The Structure of a Professional SKILL.md File
A valid SKILL.md configuration is designed to be easily read by humans and parsed by LLMs. It contains precise system instructions, trigger conditions, required parameters, and execution examples. Below is the typical architectural blueprint of a professional agent skill:
- Metadata & Core Scope: Declares the name of the skill, author details, target models, and a description of the capability.
- Triggers & Intent Detection: Details semantic triggers that help the agent decide when to invoke this skill.
- System Prompts: Explicit system-level instructions that direct the agent's behavior, personality, safety guardrails, and formatting preferences.
- Capabilities & Tools: Lists the files, databases, or APIs the agent must access to complete the tasks.
- Few-Shot Examples: Demonstrates real inputs and outputs, helping the model generalize behavior through in-context learning.
Optimizing Agent Workflows for Modern LLMs
Writing effective agent skills requires deep knowledge of prompt engineering. With the release of advanced reasoning models like Claude 3.5 Sonnet, ChatGPT o1, and DeepSeek-V3, prompt templates must focus on structured thinking. Developers are encouraged to use XML tags (e.g., <thought>, <context>, and <rules>) to isolate execution boundaries. Standardized prompts prevent agents from suffering from context drift, ensuring that long-running tasks remain aligned with the initial system parameters.
Exploring by SOC Occupations and Creator Profiles
What makes SkillMD unique is its taxonomy.
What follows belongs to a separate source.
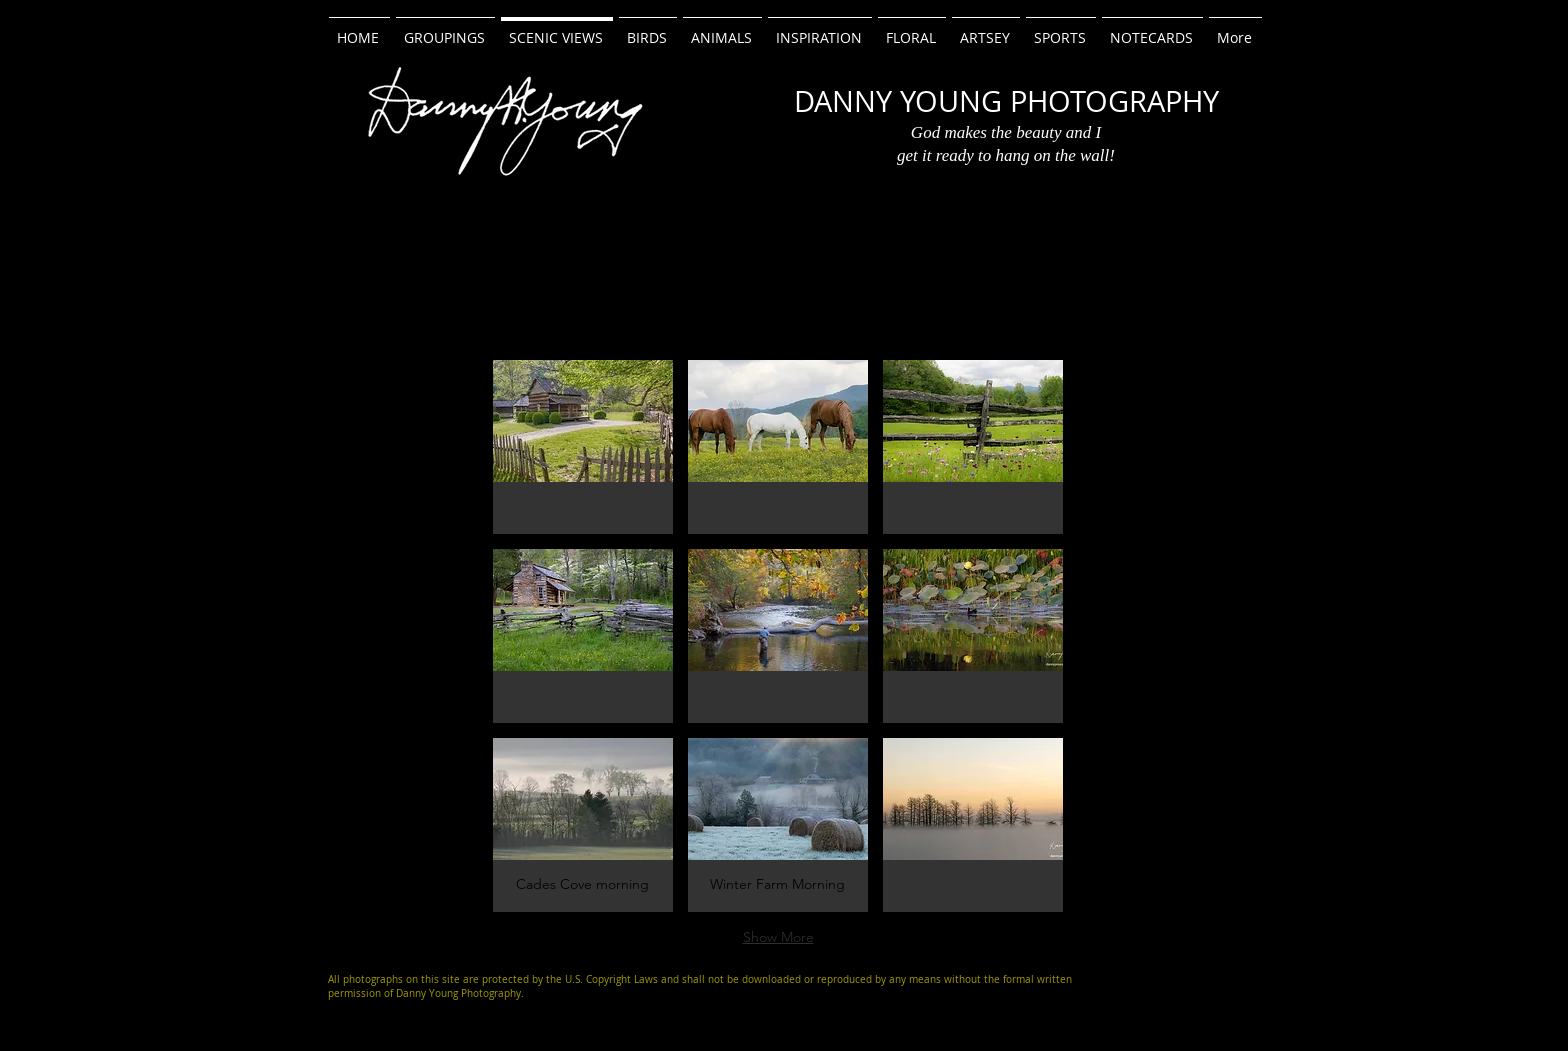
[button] (583, 447)
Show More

Instead of simple text search, we parse and organize files according to the Standard Occupational Classification (SOC) system. This means you can discover skills written for Computer and Mathematical roles, Business and Financial operations, Legal, Design, and and Educational Instruction fields. By tracking creator profiles, developers can study how different teams organize their custom instructions, compare version updates, and fork public configs for specialized enterprise use cases.
SkillMD operates as a high-performance index running on a fast Go backend and a highly responsive Astro SSR frontend. All search queries execute in milliseconds, featuring smart debouncing to prevent multiple API requests while keeping user data secure. Join our community of developers to standardize your AI agent instructions and optimize your LLM prompting workflows today.
Frequently Asked Questions
A practical guide to agent skills: what they are, how to inspect them, and how SkillMD helps you explore the ecosystem.